--- WHAT TO DO ---
Take every line containing "create" out of the records.

--- Dataset entries ---
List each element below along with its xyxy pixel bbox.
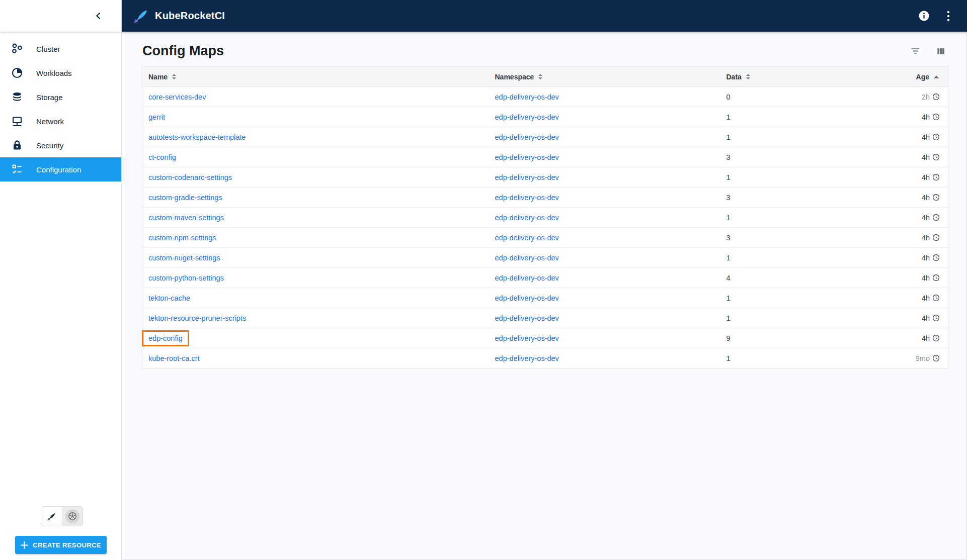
network-icon <box>11 115 23 127</box>
sidebar-item-network[interactable]: Network <box>0 109 121 133</box>
quill-theme-icon <box>47 512 56 521</box>
configmap-link[interactable]: custom-nuget-settings <box>148 254 220 262</box>
data-count: 3 <box>727 194 731 202</box>
namespace-link[interactable]: edp-delivery-os-dev <box>495 254 559 262</box>
data-count: 1 <box>727 113 731 121</box>
page-head: Config Maps <box>142 43 948 59</box>
sidebar-item-configuration[interactable]: Configuration <box>0 157 121 181</box>
create-resource-label: CREATE RESOURCE <box>33 541 101 549</box>
age-value: 4h <box>922 153 930 161</box>
info-button[interactable] <box>916 8 932 24</box>
namespace-link[interactable]: edp-delivery-os-dev <box>495 113 559 121</box>
sidebar-item-storage[interactable]: Storage <box>0 85 121 109</box>
column-header-namespace[interactable]: Namespace <box>489 67 720 87</box>
configmap-link[interactable]: tekton-cache <box>148 294 190 302</box>
age-value: 4h <box>922 234 930 242</box>
configmap-link[interactable]: custom-maven-settings <box>148 214 224 222</box>
namespace-link[interactable]: edp-delivery-os-dev <box>495 314 559 322</box>
clock-icon <box>932 294 940 302</box>
table-row: ct-configedp-delivery-os-dev34h <box>142 147 948 167</box>
data-count: 1 <box>727 173 731 181</box>
age-value: 4h <box>922 113 930 121</box>
configmap-link[interactable]: ct-config <box>148 153 176 161</box>
data-count: 1 <box>727 314 731 322</box>
age-value: 9mo <box>916 354 930 362</box>
configmap-link[interactable]: tekton-resource-pruner-scripts <box>148 314 246 322</box>
table-head: NameNamespaceDataAge <box>142 67 948 87</box>
main-content: Config Maps NameNamespaceDataAge core-se… <box>122 32 967 560</box>
sidebar-item-cluster[interactable]: Cluster <box>0 37 121 61</box>
age-value: 4h <box>922 274 930 282</box>
clock-icon <box>932 153 940 161</box>
column-header-age[interactable]: Age <box>826 67 948 87</box>
table-row: autotests-workspace-templateedp-delivery… <box>142 127 948 147</box>
namespace-link[interactable]: edp-delivery-os-dev <box>495 274 559 282</box>
rocket-quill-icon <box>133 8 149 24</box>
column-header-name[interactable]: Name <box>142 67 489 87</box>
theme-toggle-kuberocketci[interactable] <box>41 507 62 526</box>
column-label: Age <box>916 73 929 81</box>
data-count: 0 <box>727 93 731 101</box>
filter-button[interactable] <box>908 44 923 58</box>
more-menu-button[interactable] <box>945 9 952 24</box>
data-count: 1 <box>727 133 731 141</box>
age-value: 4h <box>922 254 930 262</box>
app-bar: KubeRocketCI <box>122 0 967 32</box>
column-header-data[interactable]: Data <box>720 67 826 87</box>
sort-icon <box>746 74 750 79</box>
data-count: 1 <box>727 254 731 262</box>
namespace-link[interactable]: edp-delivery-os-dev <box>495 93 559 101</box>
clock-icon <box>932 334 940 342</box>
namespace-link[interactable]: edp-delivery-os-dev <box>495 133 559 141</box>
data-count: 1 <box>727 214 731 222</box>
namespace-link[interactable]: edp-delivery-os-dev <box>495 294 559 302</box>
sidebar-item-label: Network <box>36 117 64 126</box>
configmap-link[interactable]: core-services-dev <box>148 93 206 101</box>
sidebar-item-label: Configuration <box>36 165 81 174</box>
age-value: 4h <box>922 294 930 302</box>
table-row: core-services-devedp-delivery-os-dev02h <box>142 87 948 107</box>
cluster-icon <box>11 43 23 55</box>
configmap-link[interactable]: custom-gradle-settings <box>148 194 222 202</box>
filter-icon <box>910 46 921 56</box>
column-label: Name <box>148 73 168 81</box>
table-toolbar <box>908 44 948 58</box>
namespace-link[interactable]: edp-delivery-os-dev <box>495 214 559 222</box>
configmap-link-highlighted[interactable]: edp-config <box>142 330 189 346</box>
configmap-link[interactable]: custom-python-settings <box>148 274 224 282</box>
table-row: gerritedp-delivery-os-dev14h <box>142 107 948 127</box>
namespace-link[interactable]: edp-delivery-os-dev <box>495 194 559 202</box>
namespace-link[interactable]: edp-delivery-os-dev <box>495 173 559 181</box>
data-count: 1 <box>727 294 731 302</box>
clock-icon <box>932 133 940 141</box>
namespace-link[interactable]: edp-delivery-os-dev <box>495 334 559 342</box>
table-row: custom-npm-settingsedp-delivery-os-dev34… <box>142 228 948 248</box>
columns-button[interactable] <box>934 44 948 58</box>
namespace-link[interactable]: edp-delivery-os-dev <box>495 354 559 362</box>
configmap-link[interactable]: custom-npm-settings <box>148 234 216 242</box>
namespace-link[interactable]: edp-delivery-os-dev <box>495 153 559 161</box>
create-resource-button[interactable]: CREATE RESOURCE <box>15 536 107 554</box>
column-label: Data <box>727 73 742 81</box>
sidebar: ClusterWorkloadsStorageNetworkSecurityCo… <box>0 0 122 560</box>
configmap-link[interactable]: custom-codenarc-settings <box>148 173 232 181</box>
data-count: 3 <box>727 153 731 161</box>
app-title: KubeRocketCI <box>155 10 225 22</box>
sidebar-item-label: Storage <box>36 93 63 102</box>
sidebar-item-label: Workloads <box>36 69 72 77</box>
age-value: 4h <box>922 214 930 222</box>
age-value: 4h <box>922 334 930 342</box>
configmap-link[interactable]: gerrit <box>148 113 165 121</box>
configmap-link[interactable]: kube-root-ca.crt <box>148 354 200 362</box>
age-value: 4h <box>922 173 930 181</box>
clock-icon <box>932 234 940 241</box>
sidebar-item-workloads[interactable]: Workloads <box>0 61 121 85</box>
info-icon <box>918 10 930 22</box>
table-row: kube-root-ca.crtedp-delivery-os-dev19mo <box>142 348 948 368</box>
chevron-left-icon[interactable] <box>92 9 105 23</box>
configmap-link[interactable]: autotests-workspace-template <box>148 133 246 141</box>
namespace-link[interactable]: edp-delivery-os-dev <box>495 234 559 242</box>
theme-toggle-kubernetes[interactable] <box>62 507 83 526</box>
sidebar-item-security[interactable]: Security <box>0 133 121 157</box>
clock-icon <box>932 194 940 201</box>
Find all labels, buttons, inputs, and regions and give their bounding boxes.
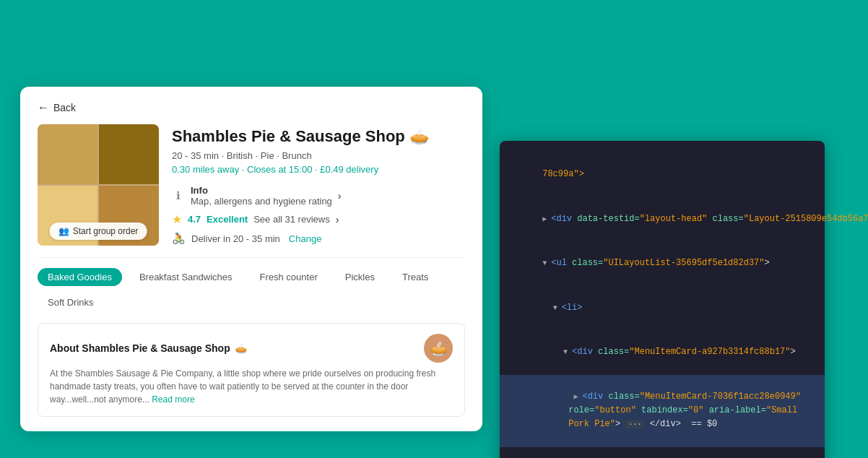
dt-triangle-6: ▶ [573,393,582,401]
restaurant-image: 👥 Start group order [38,124,159,246]
dt-val-3: "UILayoutList-35695df5e1d82d37" [603,258,764,268]
dt-triangle-4: ▼ [553,304,562,312]
info-chevron-icon[interactable]: › [338,190,342,202]
about-emoji: 🥧 [235,342,247,354]
about-section: About Shambles Pie & Sausage Shop 🥧 🥧 At… [38,323,465,417]
group-order-button[interactable]: 👥 Start group order [50,222,147,240]
dt-nl [511,405,568,415]
dt-attr-6c: tabindex= [636,405,688,415]
food-cell-1 [38,124,97,184]
star-icon: ★ [172,212,182,226]
dt-attr-3: class= [572,258,603,268]
restaurant-card: ← Back 👥 Start group order [20,87,482,431]
info-row: ℹ Info Map, allergens and hygiene rating… [172,185,465,207]
category-breakfast-sandwiches[interactable]: Breakfast Sandwiches [129,268,243,286]
restaurant-name: Shambles Pie & Sausage Shop 🥧 [172,127,465,146]
dt-close6: > ··· </div> == $0 [615,419,717,429]
dt-close5: > [791,347,796,357]
dt-attr2b: class= [707,214,743,224]
rating-reviews: See all 31 reviews [253,214,330,225]
back-label: Back [53,102,76,113]
dt-close3: > [765,258,770,268]
category-treats[interactable]: Treats [392,268,438,286]
dt-triangle-3: ▼ [542,259,551,267]
info-text-block: Info Map, allergens and hygiene rating [191,185,332,207]
dt-triangle-5: ▼ [563,348,572,356]
delivery-info: 0.30 miles away · Closes at 15:00 · £0.4… [172,164,465,175]
dt-attr-6d: aria-label= [703,405,765,415]
categories-bar: Baked Goodies Breakfast Sandwiches Fresh… [38,257,465,311]
restaurant-info: Shambles Pie & Sausage Shop 🥧 20 - 35 mi… [172,124,465,246]
dt-attr-6a: class= [608,392,639,402]
dt-indent-5 [542,347,563,357]
devtools-line-1: 78c99a"> [500,152,825,197]
read-more-link[interactable]: Read more [152,394,194,405]
about-title-text: About Shambles Pie & Sausage Shop [50,342,230,354]
info-sub: Map, allergens and hygiene rating [191,196,332,207]
info-label: Info [191,185,332,196]
category-soft-drinks[interactable]: Soft Drinks [38,293,104,311]
dt-indent-4 [542,303,552,313]
back-link[interactable]: ← Back [38,101,465,114]
dt-tag-3: <ul [551,258,572,268]
dt-triangle-1: ▶ [542,215,551,223]
dt-tag-5: <div [572,347,598,357]
devtools-line-3: ▼ <ul class="UILayoutList-35695df5e1d82d… [500,241,825,286]
about-description: At the Shambles Sausage & Pie Company, a… [50,368,435,405]
category-fresh-counter[interactable]: Fresh counter [250,268,328,286]
card-top: 👥 Start group order Shambles Pie & Sausa… [38,124,465,246]
rating-row: ★ 4.7 Excellent See all 31 reviews › [172,212,465,226]
delivery-bike-icon: 🚴 [172,232,186,245]
rating-label: Excellent [207,214,248,225]
devtools-line-2: ▶ <div data-testid="layout-head" class="… [500,197,825,242]
category-baked-goodies[interactable]: Baked Goodies [38,268,122,286]
dt-tag-2: <div [551,214,577,224]
devtools-line-7: ▶ <div class="MenuItemCard-1e17f722e482e… [500,447,825,458]
deliver-label: Deliver in 20 - 35 min [191,233,280,244]
rating-score: 4.7 [188,214,201,225]
group-order-label: Start group order [73,226,139,236]
dt-attr-5: class= [598,347,629,357]
rating-chevron-icon[interactable]: › [336,214,339,225]
devtools-line-5: ▼ <div class="MenuItemCard-a927b3314fc88… [500,330,825,375]
dt-val-2: "layout-head" [640,214,708,224]
deliver-row: 🚴 Deliver in 20 - 35 min Change [172,232,465,245]
dt-val-6a: "MenuItemCard-7036f1acc28e0949" [640,392,801,402]
about-header: About Shambles Pie & Sausage Shop 🥧 🥧 [50,334,453,363]
devtools-panel: 78c99a"> ▶ <div data-testid="layout-head… [500,141,825,458]
cuisine-tags: 20 - 35 min · British · Pie · Brunch [172,150,465,161]
dt-tag-4: <li> [562,303,583,313]
devtools-line-6[interactable]: ▶ <div class="MenuItemCard-7036f1acc28e0… [500,375,825,447]
change-link[interactable]: Change [289,233,322,244]
group-order-icon: 👥 [58,226,69,236]
dt-attr-2: data-testid= [577,214,639,224]
dt-text-1: 78c99a"> [542,169,584,179]
dt-val-6c: "0" [688,405,704,415]
dt-val-5: "MenuItemCard-a927b3314fc88b17" [629,347,790,357]
main-content: ← Back 👥 Start group order [0,0,868,458]
category-pickles[interactable]: Pickles [335,268,385,286]
restaurant-avatar: 🥧 [424,334,453,363]
food-cell-2 [99,124,159,184]
back-arrow-icon: ← [38,101,49,114]
dt-attr-6b: role= [568,405,594,415]
about-text: At the Shambles Sausage & Pie Company, a… [50,367,453,406]
info-circle-icon: ℹ [172,189,185,202]
dt-val2b: "Layout-2515809e54db56a7" [744,214,868,224]
restaurant-emoji: 🥧 [409,127,429,146]
dt-indent-6 [542,392,573,402]
devtools-line-4: ▼ <li> [500,286,825,331]
restaurant-name-text: Shambles Pie & Sausage Shop [172,127,405,146]
dt-val-6b: "button" [594,405,636,415]
dt-tag-6: <div [582,392,608,402]
about-title: About Shambles Pie & Sausage Shop 🥧 [50,342,247,354]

--- EXPECTED OUTPUT ---
create-resource-label: CREATE RESOURCE <box>33 541 101 549</box>
create-resource-button[interactable]: CREATE RESOURCE <box>15 536 107 554</box>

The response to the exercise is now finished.